Columbia River Mental Health Services

“The strength to show up”
Stock image of two people comforting a third man by holding his hands and right arm.

Columbia River Mental Health Services provides mental health services through a model that offers care without conditions. With a loan from Nonprofit Finance Fund, they’re able to expand into a new facility – increasing both the amount of people they can serve and the standard of care they can provide. 

For more than eighty years, Columbia River Mental Health Services (CRMHS) has been an anchor institution for behavioral health in Southwest Washington State. Focusing largely on lower-income populations – the vast majority of its patients are Medicaid recipients – the nonprofit serves more than 5,000 people per year.

By offering a holistic array of services, CRMHS can respond to the ever-changing mental health needs of the communities it serves. It offers personalized mental health treatment programs for people aged five and older.
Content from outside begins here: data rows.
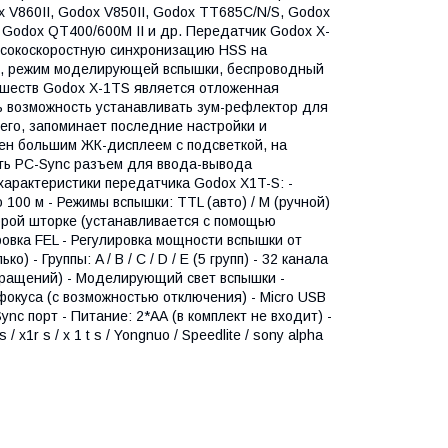
 V860II, Godox V850II, Godox TT685C/N/S, Godox
Godox QT400/600M II и др. Передатчик Godox X-
ысокоскоростную синхронизацию HSS на
ой, режим моделирующей вспышки, беспроводный
вшеств Godox X-1TS является отложенная
ть возможность устанавливать зум-рефлектор для
его, запоминает последние настройки и
щен большим ЖК-дисплеем с подсветкой, на
сть PC-Sync разъем для ввода-вывода
характеристики передатчика Godox X1T-S: -
 100 м - Режимы вспышки: TTL (авто) / M (ручной)
торой шторке (устанавливается с помощью
ировка FEL - Регулировка мощности вспышки от
о) - Группы: A / B / C / D / E (5 групп) - 32 канала
приращений) - Моделирующий свет вспышки -
фокуса (с возможностью отключения) - Micro USB
nc порт - Питание: 2*АА (в комплект не входит) -
 / x1r s / x 1 t s / Yongnuo / Speedlite / sony alpha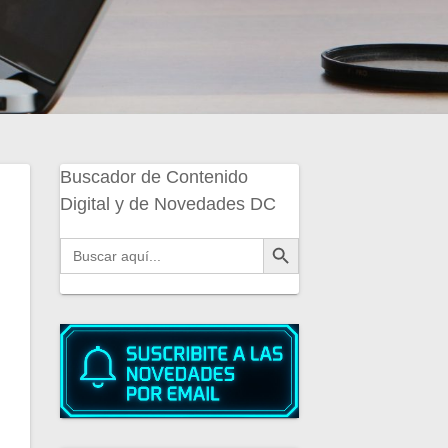
Buscador de Contenido
Digital y de Novedades DC
Botón de búsqueda
Buscar: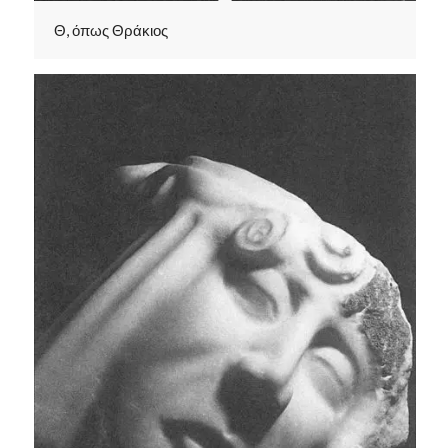
Θ, όπως Θράκιος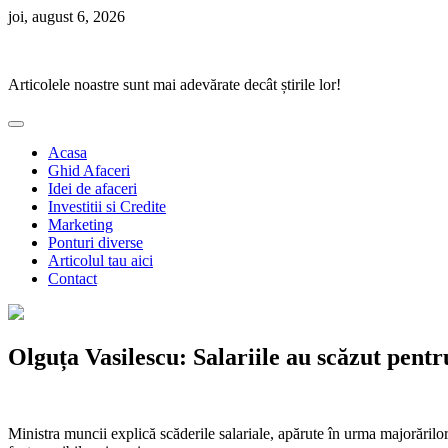
Skip
joi, august 6, 2026
to
Ponturi Fierbinți
content
Articolele noastre sunt mai adevărate decât știrile lor!
Acasa
Ghid Afaceri
Idei de afaceri
Investitii si Credite
Marketing
Ponturi diverse
Articolul tau aici
Contact
Olguța Vasilescu: Salariile au scăzut pentr
Ministra muncii explică scăderile salariale, apărute în urma majorărilo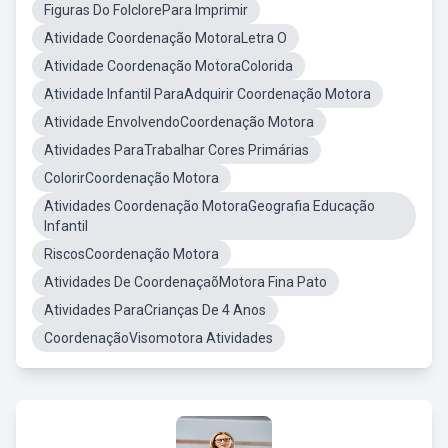
Figuras Do FolclorePara Imprimir
Atividade Coordenação MotoraLetra O
Atividade Coordenação MotoraColorida
Atividade Infantil ParaAdquirir Coordenação Motora
Atividade EnvolvendoCoordenação Motora
Atividades ParaTrabalhar Cores Primárias
ColorirCoordenação Motora
Atividades Coordenação MotoraGeografia Educação
Infantil
RiscosCoordenação Motora
Atividades De CoordenaçaõMotora Fina Pato
Atividades ParaCrianças De 4 Anos
CoordenaçãoVisomotora Atividades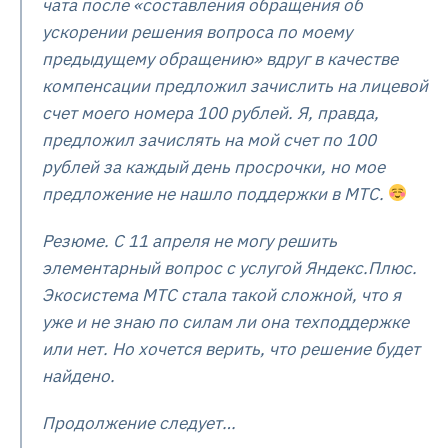
чата после «составления обращения об
ускорении решения вопроса по моему
предыдущему обращению» вдруг в качестве
компенсации предложил зачислить на лицевой
счет моего номера 100 рублей. Я, правда,
предложил зачислять на мой счет по 100
рублей за каждый день просрочки, но мое
предложение не нашло поддержки в МТС.
Резюме. С 11 апреля не могу решить
элементарный вопрос с услугой Яндекс.Плюс.
Экосистема МТС стала такой сложной, что я
уже и не знаю по силам ли она техподдержке
или нет. Но хочется верить, что решение будет
найдено.
Продолжение следует…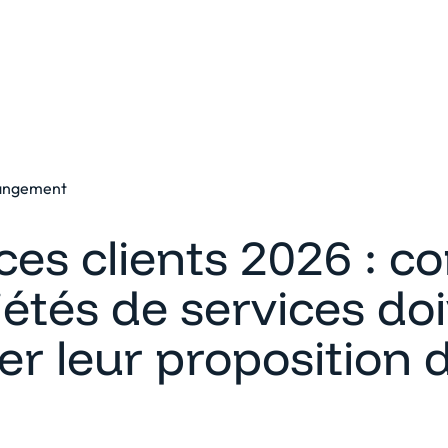
eforme
Solutions
Clients
Ressources
hangement
ces clients 2026 : 
iétés de services do
er leur proposition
The organization’s Night Crisis Team responds 24/7 to mental health and substance use crises across Washington’s Clark County. And its opioid treatment program – the largest in Southwest Washington – offers treatment to people in any stage of recovery.

Intervention, prevention, relationships: a unique model for mental health

The US does not have a unified system of mental health services. So often, mental health issues are dealt with in one of two ways: emergency rooms and law enforcement.

Emergency care only deals with the immediate symptoms, whereas people experiencing ongoing mental health challenges often need both long-term care and a holistic approach. And law enforcement officials often don’t have the medical or behavioral health backgrounds to deal with these challenges. At best, these approaches are inefficient, ineffective, and costly. At worst, they're traumatic, violent, or deadly.

In contrast, CRMHS utilizes a model based on intervention, prevention, and long-term relationships. “To use our mobile unit as an example,” says Victor Jackson, CEO of CRMHS, “If we're able to go out and meet patients in an encampment ... we're able to provide some level of intervention there that prevents that patient from going to the emergency room.”

"Being able to provide the services that we do,” he continues, “allows us to intervene sooner in the health care spectrum, so that patients aren’t bouncing back and forth to the hospital or being arrested.”

Similarly, with its approach to treating substance use disorders, CRMHS doesn't just do what's been done in the past. They do what works – even when it's controversial. In contrast to peers who make treatment conditional on stopping their substance use, says Victor, “We can provide intervention even while [people] are actively using, which is very, very different.”

“We're not saying you have to have the strength to quit using,” he goes on.” You just have to have the strength to show up. And in some cases, you just have to have the strength to say you want help.”

Stock image of six people seated in a circle at a group therapy session
For the first time in decades, millions of Americans are collectively processing feelings of shared trauma and grief – and recognizing how mental health services can help them heal.

Addressing mental health stigma

One of the greatest challenges of working in mental health treatment is overcoming the stigmas that many people hold. CRMHS ensures that its staff treat patients with empathy by hiring people who have personally experienced the issues their patients face.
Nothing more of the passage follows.